Insurance Informer: Exemption from liability for theft by own employee

Exemption clauses exempt a contracting party from liability in certain circumstances. The enforceability of these clauses, especially in light of the Constitution, has long been a difficult topic, raising interesting debates.

The recent judgment of the Constitutional Court, in the matter of Fujitsu Services Core (Pty) Ltd v Schenker South Africa (Pty) Ltd,1 is no different. The issue before the Court was whether an exemption clause in a contract between the parties exempted Schenker from liability to Fujitsu for loss arising from the theft by Schenker's employee of goods belonging to Fujitsu.

The exemption clause in question required Fujitsu to make special arrangements in writing for the handling of the goods which were stolen, failing which Schenker would incur no liability "whatsoever" for them. Fujitsu had engaged logistic support from Schenker for these goods, which is when they were stolen, without making special arrangements.

In a narrowly split decision, the majority held that Schenker was absolved from liability on the basis of the exemption clause. The majority was not moved by the submission that the exemption did not apply when the act complained of, in this case the theft, did not fall within the business undertaken by Schenker. Exemption from liability, the majority added, is required for conduct that is in breach of the contract or the law and not for conduct that is in line with the contract and with the law.

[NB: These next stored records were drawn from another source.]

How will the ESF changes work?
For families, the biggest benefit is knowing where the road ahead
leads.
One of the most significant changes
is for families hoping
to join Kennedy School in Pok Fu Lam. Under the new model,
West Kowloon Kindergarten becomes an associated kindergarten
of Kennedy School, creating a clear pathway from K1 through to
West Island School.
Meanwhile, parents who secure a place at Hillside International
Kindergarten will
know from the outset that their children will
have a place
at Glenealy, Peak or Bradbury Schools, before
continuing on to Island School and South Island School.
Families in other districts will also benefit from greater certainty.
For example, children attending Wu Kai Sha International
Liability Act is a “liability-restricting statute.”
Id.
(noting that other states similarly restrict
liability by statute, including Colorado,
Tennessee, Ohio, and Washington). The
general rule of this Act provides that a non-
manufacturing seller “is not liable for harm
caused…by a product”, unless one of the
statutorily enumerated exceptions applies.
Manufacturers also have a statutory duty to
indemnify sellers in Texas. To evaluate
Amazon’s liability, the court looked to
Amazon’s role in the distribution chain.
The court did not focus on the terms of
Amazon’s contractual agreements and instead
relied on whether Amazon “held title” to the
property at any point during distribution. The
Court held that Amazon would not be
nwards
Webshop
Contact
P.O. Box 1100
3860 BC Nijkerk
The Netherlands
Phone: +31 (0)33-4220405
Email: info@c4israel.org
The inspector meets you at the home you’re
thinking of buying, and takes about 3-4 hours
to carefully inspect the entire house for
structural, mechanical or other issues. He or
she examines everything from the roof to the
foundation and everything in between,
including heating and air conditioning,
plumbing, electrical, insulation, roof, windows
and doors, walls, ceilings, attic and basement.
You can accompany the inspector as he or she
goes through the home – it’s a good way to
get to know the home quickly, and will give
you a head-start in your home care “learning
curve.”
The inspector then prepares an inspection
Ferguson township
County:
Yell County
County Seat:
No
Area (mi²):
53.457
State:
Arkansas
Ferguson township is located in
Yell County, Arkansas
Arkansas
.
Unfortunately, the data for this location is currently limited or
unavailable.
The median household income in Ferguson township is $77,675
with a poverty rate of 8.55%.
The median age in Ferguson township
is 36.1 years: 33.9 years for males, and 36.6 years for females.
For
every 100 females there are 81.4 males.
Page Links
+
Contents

Applying the approach outlined in Barkhuizen v Napier, the majority was also not convinced that the clause was unfair or unreasonable. It also found that there was no merit in the contention that the clause did not cover intentional conduct, such as theft by Schenker's employees, as that would be contrary to public policy. On the contrary, it found that previous cases have rejected the proposition that it is contrary to public policy to have a clause in a contract which exempts one of the parties from liability for loss arising from the intentional conduct of its employees, such as theft. What is prohibited is that a party benefits from, for instance, fraudulent misrepresentations inducing a contract. This does not arise in the case of a theft, which is not for the benefit of the employer but for the benefit of the employee.

In a strong dissenting judgment, the minority approached the matter on a different footing. It found that theft did not fall within the ambit of the clause. If a party wishes to be absolved from liability for theft, this should be clearly spelt out. It did not make sense that the clause did not exclude liability for gross negligence, yet excluded liability for theft. If a party cannot escape liability for fraud or dishonesty by inserting an exemption clause to cover such conduct, that should also apply to theft by parity of reasoning.

The minority concluded that a clause that "allows employees to steal goods" in the circumstances of this case was against public policy as it offends the values of human dignity, the achievement of equality, the advancement of human rights and, most importantly, the rule of law. Enforcing the clause in this case would deprive Fujitsu of its basic contractual rights and offend the principles of good faith and fairness.

The strong opinions expressed in the judgment should serve as a warning to parties to pay special attention to their contractual arrangements.


1 Fujitsu Services Core (Pty) Limited v Schenker South Africa (Pty) Limited [2023] ZACC 20.